The New York Attorney General's 2004 insurance investigation revealed compelling evidence pointing to the widespread practice of bid rigging and other improper transactions perpetrated by ACE, AIG, and Marsh, among others. ACE avoided a trial by paying a large settlement, agreeing to significantly change its business practices, and the company issued a formal apology to consumers who had been victimized.
Spoiled Soil Churns Up Lawsuit Against ACE Unit
April 7th, 2015 - A California firm has sued Illinois Union Insurance Co. over the latter’s denial of coverage for a construction site cleanup in Miami.
Malcolm Drilling Co., in a lawsuit filed in U.S. District Court in San Francisco, said that the ACE unit has an obligation to provide legal defense expenses and other professional loss costs associated with a 2013 pollution claim. And it accused the insurer of engaging in fraudulent business practices and violating the California Business and Professional Code in its dealings with Malcolm.
In 2012, San Francisco-based Malcolm had been hired by Turner Construction Co. to handle foundation-related work at the $1 billion mixed use Brickell City Centre in downtown Miami. That included excavating the site and removing unneeded dirt.
Malcolm then sub-contracted with Central Florida Equipment Rental Inc. to conduct the excavation and off-loading. It arranged for the dirt to be used as fill for a runway expansion project at the Fort Lauderdale-Hollywood International Airport, and for lake fill at a future development site at Biscayne Landing in North Miami.
Authorities originally allowed the dirt to be used at Biscayne Landing, but withdrew that approval in June 2013 after determining that the material contained unacceptable levels of aluminum.

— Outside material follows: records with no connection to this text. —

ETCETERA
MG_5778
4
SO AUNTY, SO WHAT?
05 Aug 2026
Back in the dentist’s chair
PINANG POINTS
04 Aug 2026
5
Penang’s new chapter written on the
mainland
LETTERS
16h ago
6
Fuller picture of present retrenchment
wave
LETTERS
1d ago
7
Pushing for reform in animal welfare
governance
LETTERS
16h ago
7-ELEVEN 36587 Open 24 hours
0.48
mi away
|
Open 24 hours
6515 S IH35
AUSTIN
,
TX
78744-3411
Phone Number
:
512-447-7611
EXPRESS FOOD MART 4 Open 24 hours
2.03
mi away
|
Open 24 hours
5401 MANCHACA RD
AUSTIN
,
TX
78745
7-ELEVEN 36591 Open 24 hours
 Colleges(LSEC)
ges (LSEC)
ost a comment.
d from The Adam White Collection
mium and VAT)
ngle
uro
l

Both the City of North Miami and the contractor for the runway then asked that the contaminated soil be removed. But Central Florida Equipment balked at performing the task, saying it was precluded from doing so by language contained in its sub-contract with Malcolm. Turner then demanded that Malcolm remove the soil, and Central Florida Equipment commenced arbitration proceedings against Malcolm.

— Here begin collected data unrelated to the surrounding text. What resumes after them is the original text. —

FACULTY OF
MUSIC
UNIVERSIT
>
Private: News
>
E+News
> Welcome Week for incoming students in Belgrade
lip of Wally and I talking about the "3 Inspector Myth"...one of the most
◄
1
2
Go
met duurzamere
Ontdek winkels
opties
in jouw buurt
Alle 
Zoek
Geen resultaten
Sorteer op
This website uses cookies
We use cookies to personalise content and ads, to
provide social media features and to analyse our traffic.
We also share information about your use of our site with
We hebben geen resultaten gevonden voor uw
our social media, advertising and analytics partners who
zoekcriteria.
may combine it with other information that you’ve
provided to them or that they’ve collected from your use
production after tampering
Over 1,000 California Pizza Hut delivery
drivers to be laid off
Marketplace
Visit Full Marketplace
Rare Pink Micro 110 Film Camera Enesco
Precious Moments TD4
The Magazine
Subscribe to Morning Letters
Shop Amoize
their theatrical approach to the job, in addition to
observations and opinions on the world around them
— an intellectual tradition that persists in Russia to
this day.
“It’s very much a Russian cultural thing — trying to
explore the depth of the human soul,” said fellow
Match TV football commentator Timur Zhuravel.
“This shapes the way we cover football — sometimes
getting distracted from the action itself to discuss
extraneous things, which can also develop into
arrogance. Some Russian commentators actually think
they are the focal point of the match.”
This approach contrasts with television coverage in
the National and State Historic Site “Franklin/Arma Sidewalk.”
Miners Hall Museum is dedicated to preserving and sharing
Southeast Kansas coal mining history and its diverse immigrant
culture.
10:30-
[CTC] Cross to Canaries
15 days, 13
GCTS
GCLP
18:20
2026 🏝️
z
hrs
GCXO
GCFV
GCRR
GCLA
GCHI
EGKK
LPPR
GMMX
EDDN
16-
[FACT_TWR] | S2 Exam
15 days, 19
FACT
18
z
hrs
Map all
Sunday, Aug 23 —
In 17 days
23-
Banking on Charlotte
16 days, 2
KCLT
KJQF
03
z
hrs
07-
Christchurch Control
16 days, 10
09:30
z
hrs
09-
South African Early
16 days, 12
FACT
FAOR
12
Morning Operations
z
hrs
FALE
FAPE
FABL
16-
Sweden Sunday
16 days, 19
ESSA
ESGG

Malcolm was at the time covered by a pollution liability and errors and omissions policy issued by ACE. It filed a claim with the insurer, and on November 11th, 2013, ACE denied coverage and explained that it did not see it as a covered cost. However, Malcolm said that ACE conceded that there could be “some covered costs associated with this incident,” in particular a claim by Central Florida Equipment involving the runway project.